Meskipun kegiatan yang tidak berbahaya seperti penangkapan ikan dan penambatan kapal tetap menjadi sumber utama kerusakan kabel, baik sektor swasta maupun pembuat kebijakan telah menyatakan keprihatinan yang meningkat tentang serangan yang disengaja terhadap kabel bawah laut sehubungan dengan meningkatnya ketegangan geopolitik.

“Di antara risiko utama adalah bahwa kabel vital dapat dihancurkan atau dinonaktifkan oleh musuh. Dalam beberapa tahun terakhir, aktivitas Rusia di dekat kabel bawah laut telah meningkatkan alarm, termasuk peringatan publik dari kepala angkatan bersenjata Inggris. Musuh negara memiliki dua cara utama untuk mengancam kabel: kapal selam dan kapal permukaan yang dapat menggunakan kapal selam otonom atau berawak. Aktor non-negara juga telah menemukan cara untuk mengganggu sistem kabel, seperti mencuri amplifier optik,” tulis CSIS.
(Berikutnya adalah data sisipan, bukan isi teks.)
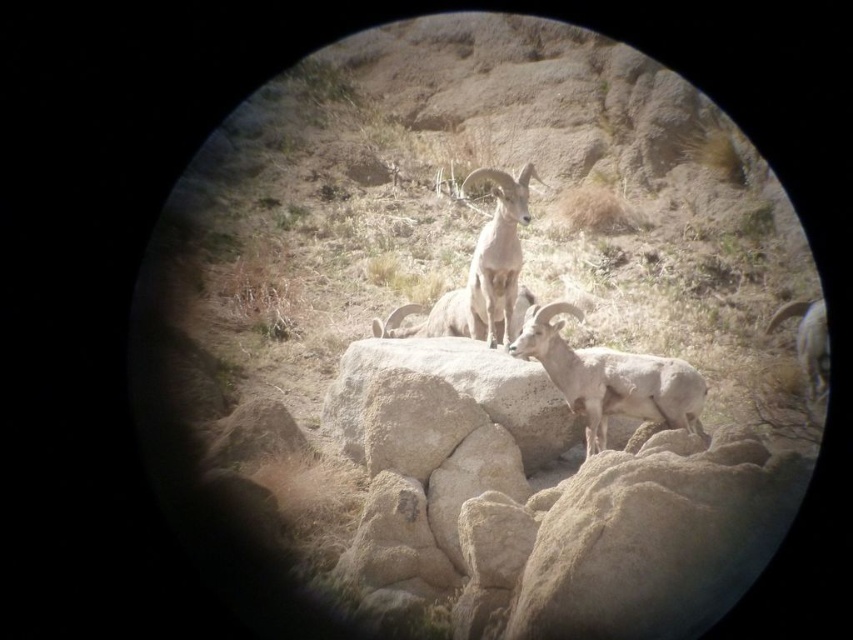 You are a wildlife photographer trying to capture a photo of the white woolly sheep at center and brown woolen goat at center. Since the camera can only focus on one animal at a time, which animal should you focus on first if you want to ensure the one closer to the camera is sharp?

The white woolly sheep at center is to the right of the brown woolen goat at center, so it is closer to the camera. Therefore, you should focus on the white woolly sheep at center first to ensure it is sharp.

You are standing at the center of the image and want to locate the point at coordinates (497, 253). According to the scene description, which object is this point located on?

The point at coordinates (497, 253) is located on the brown woolen goat at center.

You are a wildlife photographer trying to capture a photo of the white woolly sheep at center and the white woolen goat at right. Since the camera can only focus on one animal at a time, which animal should you focus on to ensure it appears larger in the final image?

The white woolly sheep at center is bigger than the white woolen goat at right, so focusing on the white woolly sheep at center will ensure it appears larger in the final image. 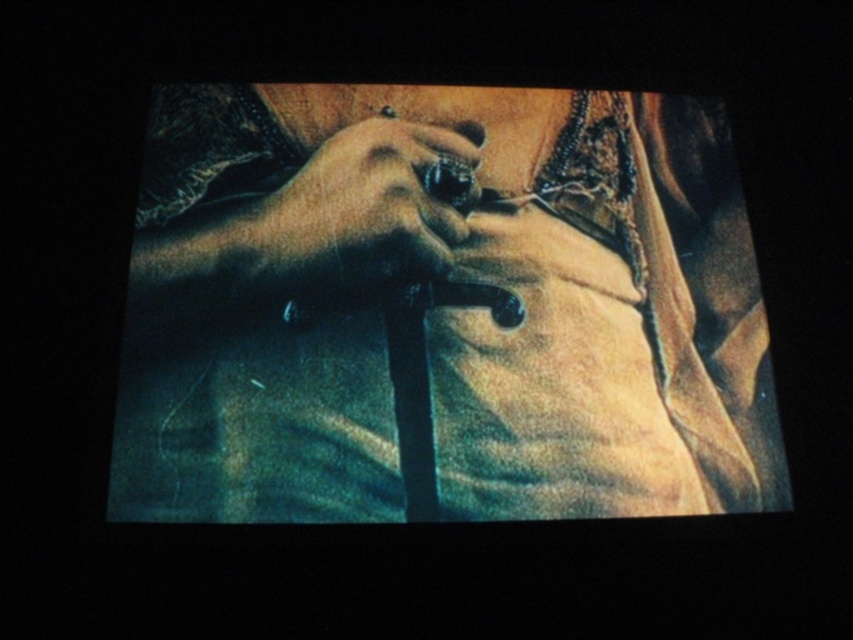 Question: Does matte black cane at center have a larger size compared to smooth leather glove at center?

Choices:
 (A) yes
 (B) no

Answer: (A)

Question: Which point is closer to the camera taking this photo?

Choices:
 (A) click(x=317, y=244)
 (B) click(x=587, y=104)

Answer: (A)

Question: Can you confirm if matte black cane at center is bigger than smooth leather glove at center?

Choices:
 (A) yes
 (B) no

Answer: (A)

Question: Can you confirm if matte black cane at center is smaller than smooth leather glove at center?

Choices:
 (A) yes
 (B) no

Answer: (B)

Question: Which point is closer to the camera?

Choices:
 (A) (363, 196)
 (B) (271, 392)

Answer: (B)

Question: Among these points, which one is farthest from the camera?

Choices:
 (A) (534, 257)
 (B) (419, 152)

Answer: (B) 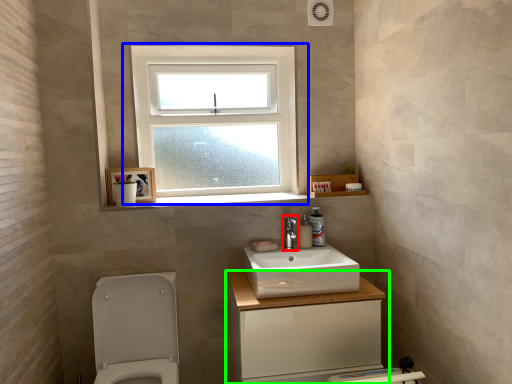 Question: Which object is the closest to the tap (highlighted by a red box)? Choose among these: window (highlighted by a blue box) or bathroom cabinet (highlighted by a green box).

Choices:
 (A) window
 (B) bathroom cabinet

Answer: (B) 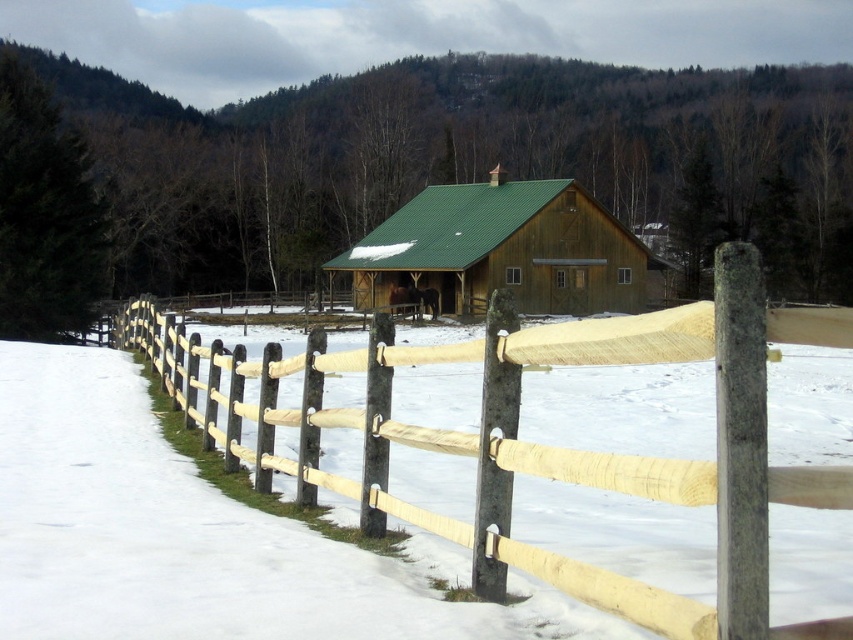 Question: Based on their relative distances, which object is farther from the gray wood post at center?

Choices:
 (A) wooden split rail fence at center
 (B) green wooden barn at center

Answer: (B)

Question: Where is wooden split rail fence at center located in relation to gray wood post at center in the image?

Choices:
 (A) above
 (B) below

Answer: (A)

Question: Is green wooden barn at center bigger than gray wood post at center?

Choices:
 (A) yes
 (B) no

Answer: (A)

Question: Which point appears farthest from the camera in this image?

Choices:
 (A) click(x=601, y=225)
 (B) click(x=761, y=355)
 (C) click(x=763, y=360)

Answer: (A)

Question: Is green wooden barn at center to the left of gray wood post at center from the viewer's perspective?

Choices:
 (A) yes
 (B) no

Answer: (B)

Question: Which of these objects is positioned closest to the gray wood post at center?

Choices:
 (A) green wooden barn at center
 (B) wooden split rail fence at center

Answer: (B) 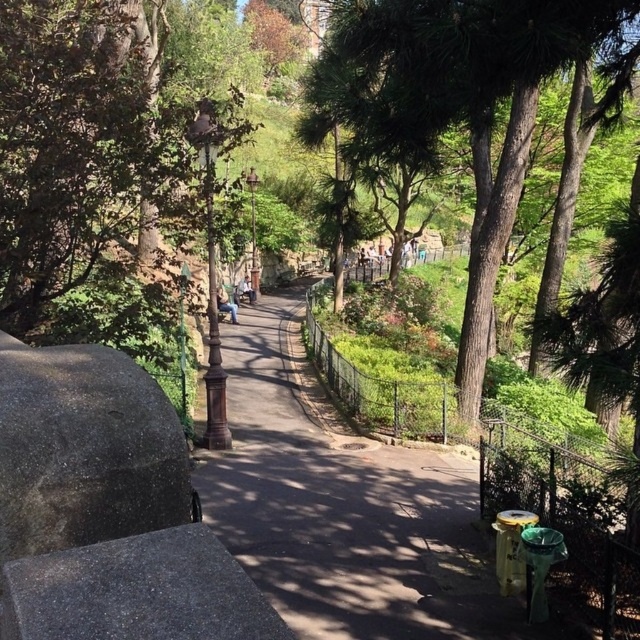 Looking at this image, you are a photographer standing at the center of the park pathway. You want to take a photo of the green leafy tree at upper left and the light blue jeans at center. Which object will appear larger in the photo?

The green leafy tree at upper left will appear larger in the photo because it is taller than the light blue jeans at center.

You are a person standing on the park pathway and see the denim jacket at center and light blue jeans at center. Which item is positioned lower relative to the other?

The denim jacket at center is positioned below the light blue jeans at center, so it is lower. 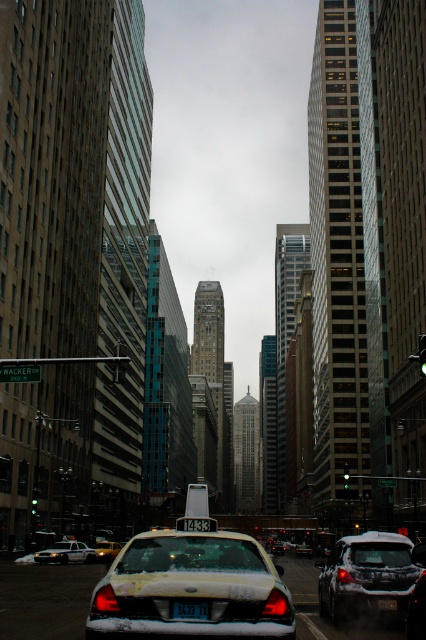 You are a delivery driver who needs to read the license plate at center to confirm the destination. The coordinates given are point (386, 604). Is this point located on the license plate?

Yes, the point (386, 604) is on the white plastic license plate at center, so it is located on the license plate.

You are a delivery driver who needs to read the license plate number on the white plastic license plate at center. Where exactly is the license plate located in the image?

The white plastic license plate at center is located at coordinates point [386,604].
Karena itu, CSIS memberikan lima (5) rekomendasi kepada pemerintah AS dalam upaya meningkatkan keterlibatannya dalam infrastruktur vitas tersebut, yaitu Mengejar tujuan kabel bawah laut dalam perjanjian digital regional; Mempromosikan praktik terbaik kabel di negara-negara utama; Berkoordinasi dalam pemerintah AS dan dengan sekutu dan mitra regional; Perluas dan adopsi teknologi tanpa kepercayaan; dan Meningkatkan transparansi dan prediktabilitas perizinan dan perizinan.

“Proses peninjauan keamanan AS untuk proyek kabel tidak jelas dan dapat menimbulkan ketidakpastian dan penundaan yang tidak semestinya,” tulis CSIS.